È stato lo stesso papa Francesco ad auspicare più volte, già poco dopo l'elezione la riduzione delle diocesi italiane. Ovviamente il primo passo è accorpare le diocesi colpite da rinunce. Lo stesso Francesco aveva dichiarato: «Anche la Congregazione per i vescovi nel 2016 ha chiesto alle conferenze episcopali regionali di inviare il loro parere circa un progetto di riordino delle diocesi alla segreteria generale della Cei. Quindi stiamo parlando di un argomento datato e attuale, trascinato per troppo tempo e credo sia giunta l'ora di concluderlo al più presto».

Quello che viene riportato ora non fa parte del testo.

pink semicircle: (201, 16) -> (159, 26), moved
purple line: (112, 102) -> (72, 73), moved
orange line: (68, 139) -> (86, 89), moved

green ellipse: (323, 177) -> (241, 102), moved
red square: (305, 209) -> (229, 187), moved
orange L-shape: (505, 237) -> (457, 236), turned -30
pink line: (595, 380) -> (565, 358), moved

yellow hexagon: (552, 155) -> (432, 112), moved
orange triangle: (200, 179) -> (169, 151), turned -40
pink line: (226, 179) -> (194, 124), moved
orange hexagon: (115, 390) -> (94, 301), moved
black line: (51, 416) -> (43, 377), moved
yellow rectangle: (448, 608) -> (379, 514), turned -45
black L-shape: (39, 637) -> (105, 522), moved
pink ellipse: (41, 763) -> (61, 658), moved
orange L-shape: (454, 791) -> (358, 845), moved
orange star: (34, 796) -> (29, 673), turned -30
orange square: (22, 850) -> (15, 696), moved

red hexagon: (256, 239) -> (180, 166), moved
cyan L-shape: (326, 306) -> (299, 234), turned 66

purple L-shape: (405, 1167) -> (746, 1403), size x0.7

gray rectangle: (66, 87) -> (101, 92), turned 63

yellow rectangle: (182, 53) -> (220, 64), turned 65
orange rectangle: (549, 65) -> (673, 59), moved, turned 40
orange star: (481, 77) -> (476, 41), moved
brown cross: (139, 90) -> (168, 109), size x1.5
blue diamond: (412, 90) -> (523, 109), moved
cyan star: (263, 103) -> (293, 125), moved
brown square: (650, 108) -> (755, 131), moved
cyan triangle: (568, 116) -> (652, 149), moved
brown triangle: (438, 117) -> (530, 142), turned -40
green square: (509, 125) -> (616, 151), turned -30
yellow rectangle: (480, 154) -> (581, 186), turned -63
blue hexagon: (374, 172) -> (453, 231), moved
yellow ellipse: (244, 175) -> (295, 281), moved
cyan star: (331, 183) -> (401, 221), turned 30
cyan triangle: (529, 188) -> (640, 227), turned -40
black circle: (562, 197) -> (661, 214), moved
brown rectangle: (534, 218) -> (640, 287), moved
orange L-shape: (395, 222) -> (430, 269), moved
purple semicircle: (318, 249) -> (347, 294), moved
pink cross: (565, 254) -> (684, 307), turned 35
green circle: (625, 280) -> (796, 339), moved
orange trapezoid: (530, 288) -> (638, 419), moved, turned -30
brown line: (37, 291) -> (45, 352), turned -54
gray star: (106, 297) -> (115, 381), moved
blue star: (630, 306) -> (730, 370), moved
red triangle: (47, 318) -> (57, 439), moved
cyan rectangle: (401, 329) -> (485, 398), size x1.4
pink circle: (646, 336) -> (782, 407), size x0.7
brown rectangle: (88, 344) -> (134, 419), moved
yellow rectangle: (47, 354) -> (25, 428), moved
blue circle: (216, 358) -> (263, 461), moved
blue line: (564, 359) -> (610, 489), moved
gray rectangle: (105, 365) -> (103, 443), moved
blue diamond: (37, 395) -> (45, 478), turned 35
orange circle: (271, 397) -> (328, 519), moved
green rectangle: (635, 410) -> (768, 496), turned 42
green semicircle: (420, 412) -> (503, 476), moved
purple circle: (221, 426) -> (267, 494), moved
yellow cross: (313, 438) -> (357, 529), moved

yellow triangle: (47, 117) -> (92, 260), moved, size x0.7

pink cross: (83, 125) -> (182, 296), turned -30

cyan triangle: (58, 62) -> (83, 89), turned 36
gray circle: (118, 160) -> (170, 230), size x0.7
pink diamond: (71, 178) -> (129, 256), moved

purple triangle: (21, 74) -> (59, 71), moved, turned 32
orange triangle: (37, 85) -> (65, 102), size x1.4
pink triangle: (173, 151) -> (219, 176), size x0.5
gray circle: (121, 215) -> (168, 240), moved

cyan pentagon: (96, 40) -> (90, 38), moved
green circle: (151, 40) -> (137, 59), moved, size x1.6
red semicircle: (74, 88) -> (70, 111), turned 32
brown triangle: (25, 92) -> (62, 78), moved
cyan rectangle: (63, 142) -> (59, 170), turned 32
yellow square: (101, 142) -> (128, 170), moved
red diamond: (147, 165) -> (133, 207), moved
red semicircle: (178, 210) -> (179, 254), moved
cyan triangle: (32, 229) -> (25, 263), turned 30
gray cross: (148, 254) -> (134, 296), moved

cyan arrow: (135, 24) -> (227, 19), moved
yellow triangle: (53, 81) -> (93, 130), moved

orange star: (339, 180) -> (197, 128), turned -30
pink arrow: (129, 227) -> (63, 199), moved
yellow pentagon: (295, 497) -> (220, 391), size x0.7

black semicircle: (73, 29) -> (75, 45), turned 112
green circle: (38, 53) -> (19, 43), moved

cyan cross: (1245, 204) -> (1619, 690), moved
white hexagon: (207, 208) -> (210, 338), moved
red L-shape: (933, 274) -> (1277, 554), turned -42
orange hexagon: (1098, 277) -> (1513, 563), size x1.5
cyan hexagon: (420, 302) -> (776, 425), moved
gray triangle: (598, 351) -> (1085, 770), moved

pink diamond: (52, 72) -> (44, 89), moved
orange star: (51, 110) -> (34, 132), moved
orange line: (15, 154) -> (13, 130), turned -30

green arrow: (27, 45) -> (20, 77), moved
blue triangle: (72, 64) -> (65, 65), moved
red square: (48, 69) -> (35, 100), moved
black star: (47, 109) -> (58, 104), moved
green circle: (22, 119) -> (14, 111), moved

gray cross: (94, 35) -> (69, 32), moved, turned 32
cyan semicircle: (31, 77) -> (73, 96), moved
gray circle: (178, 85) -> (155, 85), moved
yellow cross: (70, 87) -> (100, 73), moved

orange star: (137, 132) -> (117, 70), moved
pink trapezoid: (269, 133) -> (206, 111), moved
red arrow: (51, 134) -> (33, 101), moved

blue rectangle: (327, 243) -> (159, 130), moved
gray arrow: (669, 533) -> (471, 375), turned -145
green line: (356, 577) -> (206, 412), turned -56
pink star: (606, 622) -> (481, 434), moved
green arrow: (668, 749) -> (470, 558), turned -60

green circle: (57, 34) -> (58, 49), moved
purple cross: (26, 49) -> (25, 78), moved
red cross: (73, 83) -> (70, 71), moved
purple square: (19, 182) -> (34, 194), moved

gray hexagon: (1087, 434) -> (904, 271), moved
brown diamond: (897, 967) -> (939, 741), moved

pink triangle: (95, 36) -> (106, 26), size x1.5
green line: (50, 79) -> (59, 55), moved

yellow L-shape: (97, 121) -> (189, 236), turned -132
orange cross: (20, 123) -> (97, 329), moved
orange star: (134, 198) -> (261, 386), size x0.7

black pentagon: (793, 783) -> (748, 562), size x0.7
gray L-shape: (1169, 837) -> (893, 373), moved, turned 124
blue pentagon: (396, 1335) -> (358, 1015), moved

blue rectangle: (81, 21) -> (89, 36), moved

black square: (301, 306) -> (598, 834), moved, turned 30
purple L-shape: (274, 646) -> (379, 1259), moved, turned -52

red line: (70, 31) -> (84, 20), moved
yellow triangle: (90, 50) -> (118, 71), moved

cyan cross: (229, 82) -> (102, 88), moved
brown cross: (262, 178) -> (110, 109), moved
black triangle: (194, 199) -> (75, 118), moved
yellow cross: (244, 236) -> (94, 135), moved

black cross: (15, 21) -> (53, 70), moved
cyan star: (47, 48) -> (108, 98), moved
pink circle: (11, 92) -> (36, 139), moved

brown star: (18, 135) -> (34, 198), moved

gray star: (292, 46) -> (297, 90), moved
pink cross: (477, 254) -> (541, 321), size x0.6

Nel 2014 è nata da una fusione la diocesi di Sora-Cassino-Aquino-Pontecorvo con alla guida il vescovo Gerardo Antonazzo. Nel 2019 la diocesi di Palestrina è stata unita a quella di Tivoli.
In Italia esistono più di 200 diocesi un numero più altro rispetto alla media di altri Paesi, a cominciare dalla cattolicissima Spagna che ne ha 70. In Italia l'ultima riforma è del 1986 con la soppressione di cento diocesi e con la nascita, tra l'altro, delle attuali diocesi di Frosinone-Veroli-Ferentino e di Anagni-Alatri.